**THE PROBLEM**: Using the entries below, show all lines with the string "Anbieters".

**Data items**:
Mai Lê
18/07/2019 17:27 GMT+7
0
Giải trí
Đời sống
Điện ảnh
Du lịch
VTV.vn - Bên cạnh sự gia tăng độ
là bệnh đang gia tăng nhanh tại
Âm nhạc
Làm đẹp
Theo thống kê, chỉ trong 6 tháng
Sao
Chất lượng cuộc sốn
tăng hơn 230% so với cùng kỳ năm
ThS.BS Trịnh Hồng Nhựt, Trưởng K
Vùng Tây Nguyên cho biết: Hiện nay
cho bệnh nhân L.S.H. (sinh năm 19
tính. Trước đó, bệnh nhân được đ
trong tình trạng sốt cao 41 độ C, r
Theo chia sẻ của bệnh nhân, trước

* * *

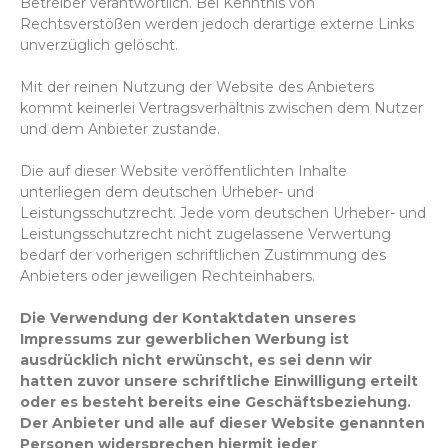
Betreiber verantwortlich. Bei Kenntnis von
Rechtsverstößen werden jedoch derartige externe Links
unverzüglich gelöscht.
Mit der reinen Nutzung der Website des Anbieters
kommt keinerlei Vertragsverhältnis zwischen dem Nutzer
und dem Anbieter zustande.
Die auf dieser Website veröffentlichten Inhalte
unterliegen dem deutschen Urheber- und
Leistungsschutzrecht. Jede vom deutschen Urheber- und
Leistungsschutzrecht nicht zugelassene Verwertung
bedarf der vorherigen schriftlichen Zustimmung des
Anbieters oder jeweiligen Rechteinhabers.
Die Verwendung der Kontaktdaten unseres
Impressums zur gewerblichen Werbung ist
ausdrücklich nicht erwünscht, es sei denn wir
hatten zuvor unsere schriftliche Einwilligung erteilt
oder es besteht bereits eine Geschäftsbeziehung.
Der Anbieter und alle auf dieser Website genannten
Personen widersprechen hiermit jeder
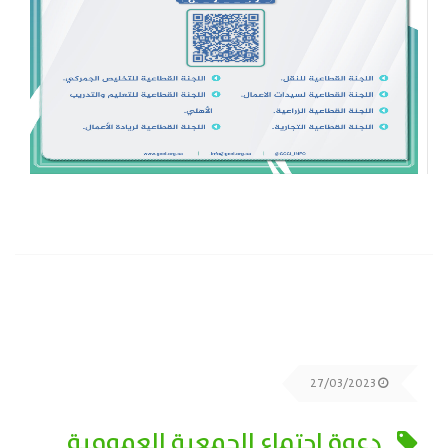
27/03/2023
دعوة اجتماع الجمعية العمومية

**WRITTEN ANSWER**:
Mit der reinen Nutzung der Website des Anbieters
Anbieters oder jeweiligen Rechteinhabers.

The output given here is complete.